The analysis also indicates that an investment in real property in Poland would generate significant benefit, but not as spectacular as in gold. It is also difficult to assess what influenced such a significant fluctuation between the years 2005 and 2007. It might have been a market correction, where prices of apartments were slightly overheated in the initial period (2005).
Is it worth investing in dollars?
Finally, as a curiosity, we present an unfortunate investment in the US dollar. According to the analysis, in the perspective of 20 years, it would be considered as a failed investment. However, in the analysed period, there were also years in which the return on purchasing the dollar would be extremely high. A good example may be the year 2009 when the increase, as compared to the previous year, reached 43.1%. However, this result was probably caused by a strong depreciation of the Polish zloty in the following year, i.e. 2009 (the situation was similar in the case of other currencies such as the euro or the franc). One of the reasons for such a situation was the rapid outflow of funds from the Polish market due to the crisis of Western Europe, in Poland there was a decrease in foreign investments after the crisis in 2008.

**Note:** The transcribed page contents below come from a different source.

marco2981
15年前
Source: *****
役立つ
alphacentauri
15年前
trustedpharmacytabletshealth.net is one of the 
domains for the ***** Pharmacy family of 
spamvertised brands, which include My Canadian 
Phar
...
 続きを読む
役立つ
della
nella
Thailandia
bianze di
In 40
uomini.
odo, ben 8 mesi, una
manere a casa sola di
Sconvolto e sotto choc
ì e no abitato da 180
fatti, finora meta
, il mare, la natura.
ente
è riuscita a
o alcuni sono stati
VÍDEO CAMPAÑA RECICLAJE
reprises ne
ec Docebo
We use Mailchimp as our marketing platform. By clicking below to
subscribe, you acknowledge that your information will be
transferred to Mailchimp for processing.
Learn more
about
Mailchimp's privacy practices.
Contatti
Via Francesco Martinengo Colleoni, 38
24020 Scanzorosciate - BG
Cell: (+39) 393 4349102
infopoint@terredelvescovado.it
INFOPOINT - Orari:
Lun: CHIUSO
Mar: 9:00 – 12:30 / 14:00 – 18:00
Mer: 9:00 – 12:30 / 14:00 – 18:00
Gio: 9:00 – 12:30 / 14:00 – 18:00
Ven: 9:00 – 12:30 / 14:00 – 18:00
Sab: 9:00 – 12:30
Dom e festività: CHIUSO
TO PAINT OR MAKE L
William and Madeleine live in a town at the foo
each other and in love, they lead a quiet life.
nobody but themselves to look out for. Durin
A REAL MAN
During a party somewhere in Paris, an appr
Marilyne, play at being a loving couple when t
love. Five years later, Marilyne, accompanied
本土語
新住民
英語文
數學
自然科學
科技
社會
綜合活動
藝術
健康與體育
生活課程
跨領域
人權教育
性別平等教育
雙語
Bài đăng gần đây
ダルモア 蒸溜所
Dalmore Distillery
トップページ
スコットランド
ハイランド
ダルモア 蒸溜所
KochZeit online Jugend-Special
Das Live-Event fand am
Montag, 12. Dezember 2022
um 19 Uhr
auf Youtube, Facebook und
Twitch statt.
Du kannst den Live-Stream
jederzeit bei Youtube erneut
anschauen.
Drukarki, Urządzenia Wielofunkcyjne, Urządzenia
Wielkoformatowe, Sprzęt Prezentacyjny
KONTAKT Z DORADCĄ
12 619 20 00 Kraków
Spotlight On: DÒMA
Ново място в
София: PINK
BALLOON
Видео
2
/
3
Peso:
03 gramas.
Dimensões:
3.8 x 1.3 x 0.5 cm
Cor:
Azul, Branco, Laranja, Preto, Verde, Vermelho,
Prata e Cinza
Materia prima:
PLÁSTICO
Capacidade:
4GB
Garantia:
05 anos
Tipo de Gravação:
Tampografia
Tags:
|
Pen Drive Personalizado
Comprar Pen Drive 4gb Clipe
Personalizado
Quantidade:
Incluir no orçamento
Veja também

As we can see, a significant increase could have been achieved by investing during the crisis in 2008, but the dollar as a long-term investment seems to be a bad idea. When buying dollars for PLN 1 M in 2001, we would make a loss not only due to inflation but due to the mere decrease in the value of dollar (or strengthening of the Polish zloty), which results in the fact that the potential portfolio in this currency today is being less profitable than 20 years ago. Such an investment would make sense facing a significant decrease in the value of the Polish zloty, and as history shows, for the last 20 years Poland has been dynamically developing and the country has been strengthening its economic position. Let us summarise here how the investments discussed are illustrated in the comparative chart. The comment seems obvious.
Despite the escalation of the threat, Ukraine seems to be the least concerned about the situation that is happening right next door. On the other hand, the involvement in publicizing the topic by the Western media, in particular the American, is important. You can see the reactions in the stock markets. It resembles a bit the reaction of the markets to information about Coronavirus. But now there are slightly different conditions, because apart from Putin we have a bit inflated economy, rising inflation, so any possible decreases may have long-lasting effects. Certainly, they cannot be excluded completely. Perhaps investing in conservative instruments is the right thing to do now?